More mistakes I had made, ones that couldn't be undone.

"See if you can postpone the Rite," Mor advised one last time, pushing off the table. "Cancel it for this year so Cenric will have no choice but to not join in the fray. Then root them out, all of them. End this before it can begin again." Mor made her way towards the great archway that opened out of the throne room.

"Rhys," She paused before the entrance, glancing back over a shoulder, her hand braced against the obsidian archway, "Whatever you choose, know that we all will stand with you through it until the end."

With that, Mor disappeared into shadow, no doubt winnowing back home.

I ran a hand through my hair. Whatever I chose. I knew no matter what that my family would follow me without question to the end, even if that meant destroying my mother's people entirely. A hollow ache formed in the base of my stomach as I rose.

One thing at a time, I reminded myself. I wouldn't let Cenric die, under no circumstances was I willing to risk my son's life to the hands of the bastards who had killed my daughter. I had to figure out how to postpone the Rite. My stomach clenched. Or somehow trust that he would be able to survive.


Cenric's fingers danced over the keys as he poured his essence into the slow melody, the notes skittering across his skin. He thought of his sister, of how she would sit and mock his playing for hours while he stumbled through the first few practice sessions, how she would praise him when he completed a piece correctly, when he improved.

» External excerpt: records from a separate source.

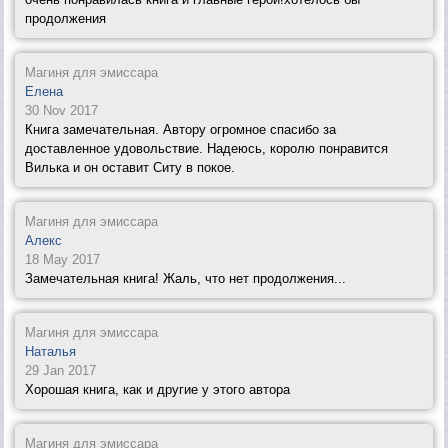
продолжения
Магиня для эмиссара
Елена
30 Nov 2017
Книга замечательная. Автору огромное спасибо за
доставленное удовольствие. Надеюсь, королю понравится
Вилька и он оставит Ситу в покое.
Магиня для эмиссара
Алекс
18 May 2017
Замечательная книга! Жаль, что нет продолжения...
Магиня для эмиссара
Наталья
29 Jan 2017
Хорошая книга, как и другие у этого автора
Магиня для эмиссара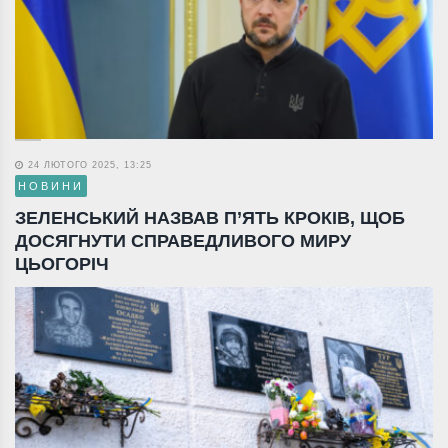
24 ЛЮТОГО 2025, 13:25
НОВИНИ
ЗЕЛЕНСЬКИЙ НАЗВАВ П’ЯТЬ КРОКІВ, ЩОБ
ДОСЯГНУТИ СПРАВЕДЛИВОГО МИРУ
ЦЬОГОРІЧ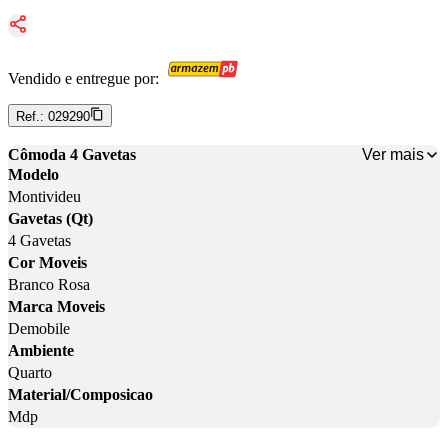
Vendido e entregue por:
Ref.:
029290
Ver mais
Cômoda 4 Gavetas
Modelo
Montivideu
Gavetas (Qt)
4 Gavetas
Cor Moveis
Branco Rosa
Marca Moveis
Demobile
Ambiente
Quarto
Material/Composicao
Mdp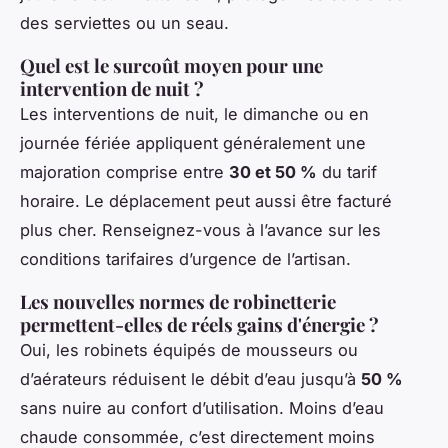
des serviettes ou un seau.
Quel est le surcoût moyen pour une
intervention de nuit ?
Les interventions de nuit, le dimanche ou en
journée fériée appliquent généralement une
majoration comprise entre
30 et 50 %
du tarif
horaire. Le déplacement peut aussi être facturé
plus cher. Renseignez-vous à l’avance sur les
conditions tarifaires d’urgence de l’artisan.
Les nouvelles normes de robinetterie
permettent-elles de réels gains d'énergie ?
Oui, les robinets équipés de mousseurs ou
d’aérateurs réduisent le débit d’eau jusqu’à
50 %
sans nuire au confort d’utilisation. Moins d’eau
chaude consommée, c’est directement moins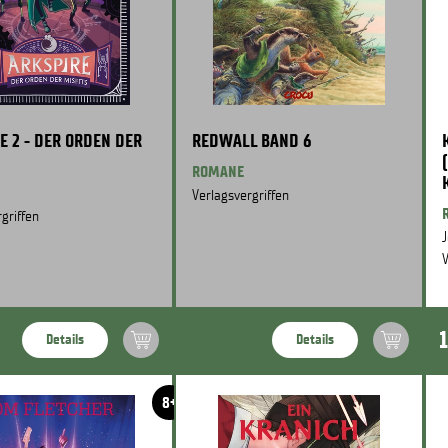
E 2 - DER ORDEN DER
REDWALL BAND 6
ROMANE
Verlagsvergriffen
griffen
J
V
Details
Details
8+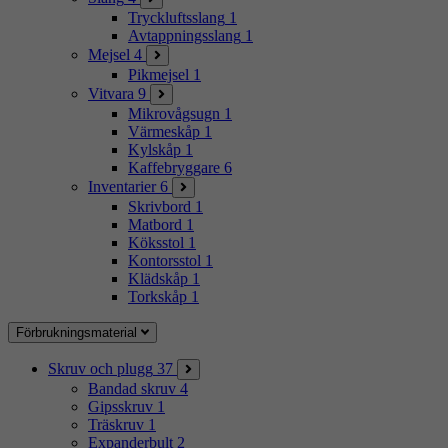
Tryckluftsslang
1
Avtappningsslang
1
Mejsel
4
Pikmejsel
1
Vitvara
9
Mikrovågsugn
1
Värmeskåp
1
Kylskåp
1
Kaffebryggare
6
Inventarier
6
Skrivbord
1
Matbord
1
Köksstol
1
Kontorsstol
1
Klädskåp
1
Torkskåp
1
Förbrukningsmaterial
Skruv och plugg
37
Bandad skruv
4
Gipsskruv
1
Träskruv
1
Expanderbult
2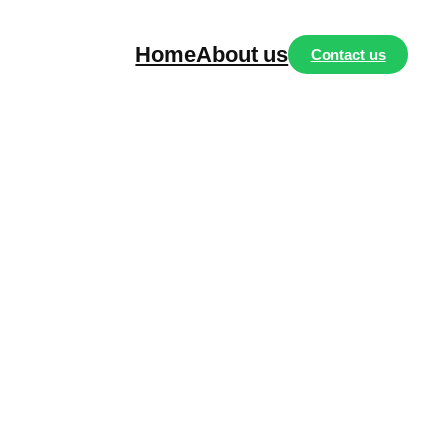
Home
About us
Contact us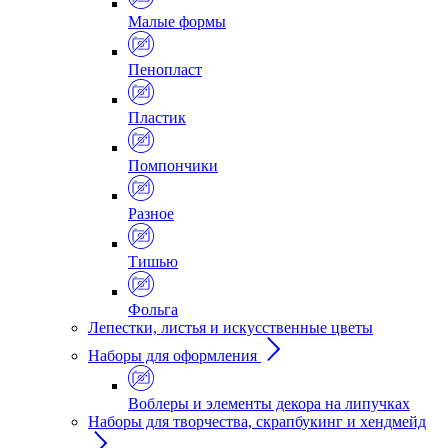
Малые формы
Пенопласт
Пластик
Помпончики
Разное
Тишью
Фольга
Лепестки, листья и искусственные цветы
Наборы для оформления
Воблеры и элементы декора на липучках
Наборы для творчества, скрапбукинг и хендмейд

She had been a light snuffed out too soon, a light wrongly stolen.

The soft, solemn melody slowly shifted, as though the notes themselves were growing surer of themselves. Cenric's mind wandered to the Rite as flowing chords turned to slow staccato notes delicately accented with high tones, an inching, growing medley.

He had yielded to his mother only to keep her peace of mind, he would take the Rite regardless, no matter the price he might have to pay to ensure the bastards never walked off the field again.

That simple but determined tune gathered complexity, beginning to strum into a high crescendo, crashing like the waves of the ocean against a battered seashore.

He knew exactly how he was going to draw them out. All of them.